Responsibility Allocated per Line
So, but then, if we care so much about not writing unnecessary code, why do we use lines of code as a metric, one might ask. There are multiple possible answers to this. One, because it is an easily trackable metric, that makes us feel good about ourselves as a metric of pseudo productivity. Two, we as humans (compared to AI), if we follow above average standards, know that whatever lines of count we see is probably optimized with natural evolution of the project, hence know how bigger project got relatively compared to previous iterations. Three, use it as a cautionary size metric; I can guarantee you no one is impressed by Unreal Engine 5.7 being 30+ million lines of code, rather everyone is "damn, I wish it was less, this is gargantuan and it'll be painful if I need to make changes". Because even the code you didn't write (dependency) is a liability and you are responsible for it.
But what is responsibility and how can you gauge it? Lack of clear lines make some people courageous with the code size; just like in the Sorites Paradox, if you add a single grain of sand, when would a mound of sand become a beach? So, how many lines of code is responsible behavior and how many is not; when it becomes irresponsible? To wrap our head around, we can start with extremes; it is relative by definition, so let's define limit for it, 1 day. For the concepts you are familiar with, can you be sure of what single line of code does and be responsible for it? That is most certainly a yes. Can you say the same thing for 30 million lines of code? Absolutely not. So, there are actually limits on how much stuff you can be responsible of.
And that is probably variable, it certainly depends on familiarity, project scope, programming expertise, stress levels, whether you are sleep deprived or not, environment, yadda yadda. Then, for the task at hand, you are allocating different amounts of responsibility depending on the importance of the task. So, we can't gauge it exactly, but we can say this. You have unknown total amounts of responsibility you have available in a given time frame, that you can allocate per line basis depending on importance of the line. So, the real question is, do RAPL (responsibility allocated per line) scale similar to KLOC when AI tools are used?
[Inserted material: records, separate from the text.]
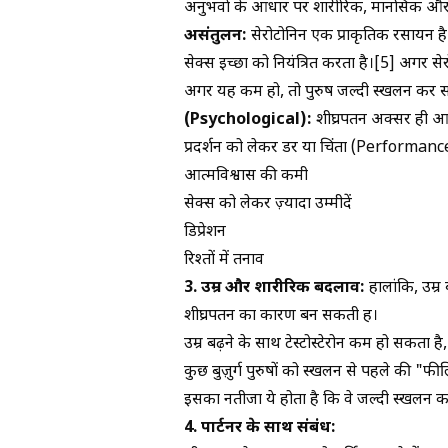
अनुभवों के आधार पर शारीरिक, मानसिक और
असंतुलन:
सेरोटोनिन एक प्राकृतिक रसायन है
सेक्स इच्छा को नियंत्रित करता है।[5] अगर सेर
अगर यह कम हो, तो पुरुष जल्दी स्खलन कर सक
(Psychological):
शीघ्रपतन अक्सर ही आप
प्रदर्शन को लेकर डर या चिंता (Performan
आत्मविश्वास की कमी
सेक्स को लेकर ज़्यादा उम्मीदें
डिप्रेशन
रिश्तों में तनाव
3. उम्र और शारीरिक बदलाव:
हालांकि, उम्र
शीघ्रपतन का कारण बन सकती हैं।
उम्र बढ़ने के साथ टेस्टोस्टेरोन कम हो सकता
कुछ बुज़ुर्ग पुरुषों को स्खलन से पहले की "फ
इसका नतीजा ये होता है कि वे जल्दी स्खलन कर 
4. पार्टनर के साथ संबंध: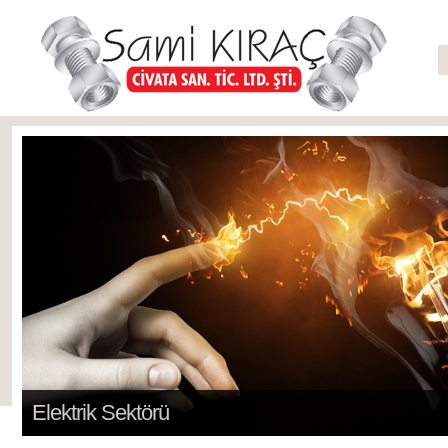
Elektrik Sektörü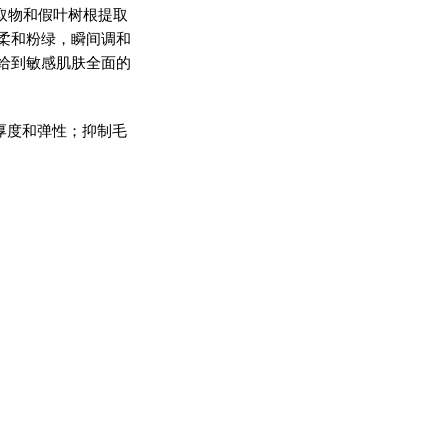
取物和假叶树根提取
柔和粉绿，瞬间调和
给到敏感肌肤全面的
厚度和弹性；抑制毛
Responsibility Stretched Thin
With so many lines produced by AI tools, your responsibility allocation is stretching thin as a result. Leftover time from not actually writing the code, or only using AI on stuff you have expertise with might improve your responsibility allocation efficiency. But it is still there, there is a limit, there is a line somewhere there that you don't know, when crossed, will result in degraded output for everything that shares the same allocation pool for given timeframe with similar allocation parameters.
So then the question becomes, do people overplay their responsibility allocation efficiency when using agentic workflows to the highest productivity? When the result you produce is suboptimal, or possibly wrong, or unmaintainable by the current tools, can we really call it productivity? I don't think so.
As Alperen Keleş put it in his article last year, verifiability is the limit. Because, how can you be responsible of something if you can't verify it? For some tasks, AI results in better output than others, but you can't know for sure without verifying it. Even with rigorous testing, the process is not comparable to a human producing software. Because humans iterate the solution while AI approximates to the solution. Even when AI iterates complex problems, it still approximates in the smaller steps it takes during the iteration. As long as you can't verify it automatically, it is practical equivalent of infinite monkey theorem. It can produce good results; but as long as you have to verify it, you are limited by your own observational capabilities.
To Err is Human
I know many people disagree with this, they'll point out that humans also make mistakes. To err is human, that I agree; but timeline behind those are different. When a human that is expert in their craft makes a mistake, there is still an iterative process behind it. It is a "mis"take, it is an outlier, it is unexpected. So, can we really attach same traits to AI making mistakes and say that humans making mistakes is equivalent to AI making mistakes? They don't have the same process, their "mis"takes are not outliers, because it is not result of an iterative process, it just approximated to a wrong solution. That's a different definition for the word mistake. Hence humans are needed in the loop, to verify the mistakes of AI.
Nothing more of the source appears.